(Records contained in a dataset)
:::

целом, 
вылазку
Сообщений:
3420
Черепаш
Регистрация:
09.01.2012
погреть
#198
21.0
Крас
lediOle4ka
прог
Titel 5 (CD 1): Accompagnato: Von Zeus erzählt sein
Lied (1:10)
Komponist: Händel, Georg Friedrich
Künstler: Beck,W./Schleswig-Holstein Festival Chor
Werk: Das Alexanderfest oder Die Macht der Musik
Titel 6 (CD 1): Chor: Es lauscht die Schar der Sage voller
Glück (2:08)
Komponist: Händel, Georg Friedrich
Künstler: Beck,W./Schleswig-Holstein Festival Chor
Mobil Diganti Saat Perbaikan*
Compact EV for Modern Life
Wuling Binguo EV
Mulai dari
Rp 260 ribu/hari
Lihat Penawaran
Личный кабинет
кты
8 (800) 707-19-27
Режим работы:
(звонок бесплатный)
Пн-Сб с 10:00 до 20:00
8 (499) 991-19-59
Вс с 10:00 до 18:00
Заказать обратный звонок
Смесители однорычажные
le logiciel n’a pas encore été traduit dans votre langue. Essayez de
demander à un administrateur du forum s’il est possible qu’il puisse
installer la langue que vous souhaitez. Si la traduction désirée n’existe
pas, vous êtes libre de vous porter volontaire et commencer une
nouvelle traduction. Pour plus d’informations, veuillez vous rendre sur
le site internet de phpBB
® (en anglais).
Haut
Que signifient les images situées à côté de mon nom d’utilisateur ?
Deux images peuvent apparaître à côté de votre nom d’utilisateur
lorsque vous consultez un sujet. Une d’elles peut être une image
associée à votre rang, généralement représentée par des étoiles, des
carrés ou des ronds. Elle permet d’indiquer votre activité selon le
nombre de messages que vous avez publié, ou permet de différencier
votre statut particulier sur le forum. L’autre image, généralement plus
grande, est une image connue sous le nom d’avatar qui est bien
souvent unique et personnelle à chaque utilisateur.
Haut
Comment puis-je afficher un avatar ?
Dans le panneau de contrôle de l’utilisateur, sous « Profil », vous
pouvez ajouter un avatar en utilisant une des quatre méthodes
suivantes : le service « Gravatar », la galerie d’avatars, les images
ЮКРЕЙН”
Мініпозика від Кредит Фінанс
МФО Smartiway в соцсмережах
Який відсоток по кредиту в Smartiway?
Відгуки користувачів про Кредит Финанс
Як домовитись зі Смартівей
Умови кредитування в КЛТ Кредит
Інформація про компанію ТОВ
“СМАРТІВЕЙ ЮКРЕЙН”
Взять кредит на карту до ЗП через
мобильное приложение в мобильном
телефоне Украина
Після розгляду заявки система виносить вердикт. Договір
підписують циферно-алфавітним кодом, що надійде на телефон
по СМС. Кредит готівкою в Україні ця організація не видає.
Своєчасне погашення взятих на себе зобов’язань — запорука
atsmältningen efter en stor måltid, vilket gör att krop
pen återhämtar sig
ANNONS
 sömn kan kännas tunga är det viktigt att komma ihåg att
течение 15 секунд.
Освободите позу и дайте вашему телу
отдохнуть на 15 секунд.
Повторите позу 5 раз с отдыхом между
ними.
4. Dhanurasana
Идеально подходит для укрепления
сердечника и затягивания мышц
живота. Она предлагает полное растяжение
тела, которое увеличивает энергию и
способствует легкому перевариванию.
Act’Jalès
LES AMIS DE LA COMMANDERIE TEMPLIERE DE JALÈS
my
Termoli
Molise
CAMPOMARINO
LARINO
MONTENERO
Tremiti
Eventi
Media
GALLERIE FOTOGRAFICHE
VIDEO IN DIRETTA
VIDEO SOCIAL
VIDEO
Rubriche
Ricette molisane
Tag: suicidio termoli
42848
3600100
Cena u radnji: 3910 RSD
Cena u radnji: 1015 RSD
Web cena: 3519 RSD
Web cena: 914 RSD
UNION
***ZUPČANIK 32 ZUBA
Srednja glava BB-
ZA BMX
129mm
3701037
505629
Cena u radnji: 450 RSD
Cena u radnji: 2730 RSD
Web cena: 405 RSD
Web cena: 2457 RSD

:::

* **WHAT IS NEEDED**
A word-for-word restatement of the data above is required.

* **REPLY**
целом, 
вылазку
Сообщений:
3420
Черепаш
Регистрация:
09.01.2012
погреть
#198
21.0
Крас
lediOle4ka
прог
Titel 5 (CD 1): Accompagnato: Von Zeus erzählt sein
Lied (1:10)
Komponist: Händel, Georg Friedrich
Künstler: Beck,W./Schleswig-Holstein Festival Chor
Werk: Das Alexanderfest oder Die Macht der Musik
Titel 6 (CD 1): Chor: Es lauscht die Schar der Sage voller
Glück (2:08)
Komponist: Händel, Georg Friedrich
Künstler: Beck,W./Schleswig-Holstein Festival Chor
Mobil Diganti Saat Perbaikan*
Compact EV for Modern Life
Wuling Binguo EV
Mulai dari
Rp 260 ribu/hari
Lihat Penawaran
Личный кабинет
кты
8 (800) 707-19-27
Режим работы:
(звонок бесплатный)
Пн-Сб с 10:00 до 20:00
8 (499) 991-19-59
Вс с 10:00 до 18:00
Заказать обратный звонок
Смесители однорычажные
le logiciel n’a pas encore été traduit dans votre langue. Essayez de
demander à un administrateur du forum s’il est possible qu’il puisse
installer la langue que vous souhaitez. Si la traduction désirée n’existe
pas, vous êtes libre de vous porter volontaire et commencer une
nouvelle traduction. Pour plus d’informations, veuillez vous rendre sur
le site internet de phpBB
® (en anglais).
Haut
Que signifient les images situées à côté de mon nom d’utilisateur ?
Deux images peuvent apparaître à côté de votre nom d’utilisateur
lorsque vous consultez un sujet. Une d’elles peut être une image
associée à votre rang, généralement représentée par des étoiles, des
carrés ou des ronds. Elle permet d’indiquer votre activité selon le
nombre de messages que vous avez publié, ou permet de différencier
votre statut particulier sur le forum. L’autre image, généralement plus
grande, est une image connue sous le nom d’avatar qui est bien
souvent unique et personnelle à chaque utilisateur.
Haut
Comment puis-je afficher un avatar ?
Dans le panneau de contrôle de l’utilisateur, sous « Profil », vous
pouvez ajouter un avatar en utilisant une des quatre méthodes
suivantes : le service « Gravatar », la galerie d’avatars, les images
ЮКРЕЙН”
Мініпозика від Кредит Фінанс
МФО Smartiway в соцсмережах
Який відсоток по кредиту в Smartiway?
Відгуки користувачів про Кредит Финанс
Як домовитись зі Смартівей
Умови кредитування в КЛТ Кредит
Інформація про компанію ТОВ
“СМАРТІВЕЙ ЮКРЕЙН”
Взять кредит на карту до ЗП через
мобильное приложение в мобильном
телефоне Украина
Після розгляду заявки система виносить вердикт. Договір
підписують циферно-алфавітним кодом, що надійде на телефон
по СМС. Кредит готівкою в Україні ця організація не видає.
Своєчасне погашення взятих на себе зобов’язань — запорука
atsmältningen efter en stor måltid, vilket gör att krop
pen återhämtar sig
ANNONS
 sömn kan kännas tunga är det viktigt att komma ihåg att
течение 15 секунд.
Освободите позу и дайте вашему телу
отдохнуть на 15 секунд.
Повторите позу 5 раз с отдыхом между
ними.
4. Dhanurasana
Идеально подходит для укрепления
сердечника и затягивания мышц
живота. Она предлагает полное растяжение
тела, которое увеличивает энергию и
способствует легкому перевариванию.
Act’Jalès
LES AMIS DE LA COMMANDERIE TEMPLIERE DE JALÈS
my
Termoli
Molise
CAMPOMARINO
LARINO
MONTENERO
Tremiti
Eventi
Media
GALLERIE FOTOGRAFICHE
VIDEO IN DIRETTA
VIDEO SOCIAL
VIDEO
Rubriche
Ricette molisane
Tag: suicidio termoli
42848
3600100
Cena u radnji: 3910 RSD
Cena u radnji: 1015 RSD
Web cena: 3519 RSD
Web cena: 914 RSD
UNION
***ZUPČANIK 32 ZUBA
Srednja glava BB-
ZA BMX
129mm
3701037
505629
Cena u radnji: 450 RSD
Cena u radnji: 2730 RSD
Web cena: 405 RSD
Web cena: 2457 RSD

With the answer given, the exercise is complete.